🤖 AI Summary
In high-stakes decision-making (e.g., bail assignment, loan approval), large language models (LLMs) often amplify societal biases. To address this, we propose a generalizable Fairness Reward Model (FRM) that requires no model fine-tuning or strong supervision—only weakly supervised chain-of-thought (CoT) annotations. FRM identifies and suppresses bias-inducing nodes within reasoning paths, integrating CoT reasoning with reward-weighted path aggregation to enable fairness-driven, multi-path decision optimization. It transfers seamlessly across tasks, domains, and LLM families. Evaluated on real-world applications—including recidivism prediction and social media content moderation—FRM improves group fairness significantly (e.g., reducing equal opportunity difference by 37%) while maintaining or exceeding baseline accuracy. Our core contribution is the first lightweight, fine-tuning-free, and highly generalizable framework for post-hoc fairness correction in LLM-based reasoning.
📝 Abstract
Large language models are increasingly used to support high-stakes decisions, potentially influencing who is granted bail or receives a loan.

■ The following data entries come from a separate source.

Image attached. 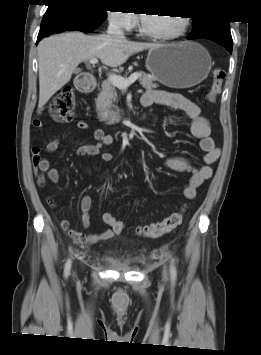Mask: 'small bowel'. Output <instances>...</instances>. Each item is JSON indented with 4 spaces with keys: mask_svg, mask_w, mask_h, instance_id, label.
Listing matches in <instances>:
<instances>
[{
    "mask_svg": "<svg viewBox=\"0 0 261 355\" xmlns=\"http://www.w3.org/2000/svg\"><path fill=\"white\" fill-rule=\"evenodd\" d=\"M141 104L145 107L154 104L163 105L183 111L192 121L191 133L199 140L200 150L203 152V164L195 167L191 162L182 156H169L165 159L164 165L167 169L176 172H189L191 177L183 189L184 196L187 199H193L196 196L197 188L207 179L212 176L211 165L214 164L219 157V149L215 147L213 139L210 137V125L207 119L201 114V109L194 101L185 98L176 93H170L163 90L148 89L141 98ZM77 128L81 131L89 129V125L85 121H78ZM35 129L43 127L42 121L36 120L33 123ZM93 137L96 140L94 144L81 145L76 149L78 156H101L105 162H109L112 156L109 153H102V149L111 145L113 137L105 134L102 129H95ZM60 145L59 139H53L45 145V151L48 153L55 152ZM33 170L40 186H45L49 181L58 183L60 180L59 173L56 169L51 168L50 161L42 156V147L35 144L31 148ZM51 207H55L52 200H48ZM92 199L89 195H84L80 199V209L82 212L81 223L87 228L91 223ZM103 222L108 226V229L82 233L72 228L69 221L62 219L60 225L62 229L76 242L80 244H96L103 240L112 237L114 234L122 232L126 223L117 219L111 213H104L102 216Z\"/></svg>",
    "mask_w": 261,
    "mask_h": 355,
    "instance_id": "small-bowel-1",
    "label": "small bowel"
}]
</instances>
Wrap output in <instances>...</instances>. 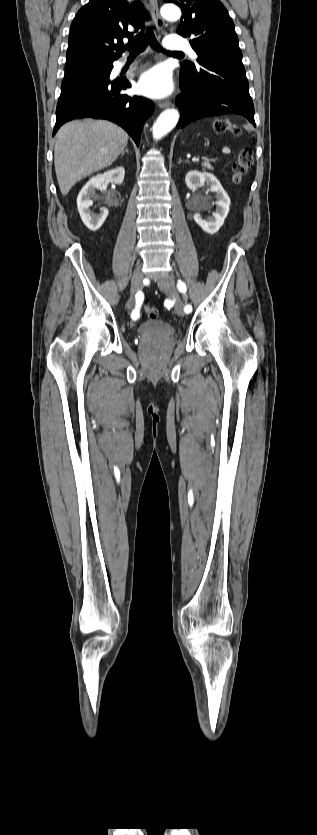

Naive chain-of-thought sampling can improve average decision accuracy, but has also been shown to amplify unfair bias. To address this challenge and enable the trustworthy use of reasoning models in high-stakes decision-making, we propose a framework for training a generalizable Fairness Reward Model (FRM). Our model assigns a fairness score to LLM reasoning, enabling the system to down-weight biased trajectories and favor equitable ones when aggregating decisions across reasoning chains. We show that a single Fairness Reward Model, trained on weakly supervised, LLM-annotated examples of biased versus unbiased reasoning, transfers across tasks, domains, and model families without additional fine-tuning. Applied to real-world decision-making tasks including recidivism prediction and social media moderation, we show that our approach consistently improves fairness while matching, or even surpassing, baseline accuracy.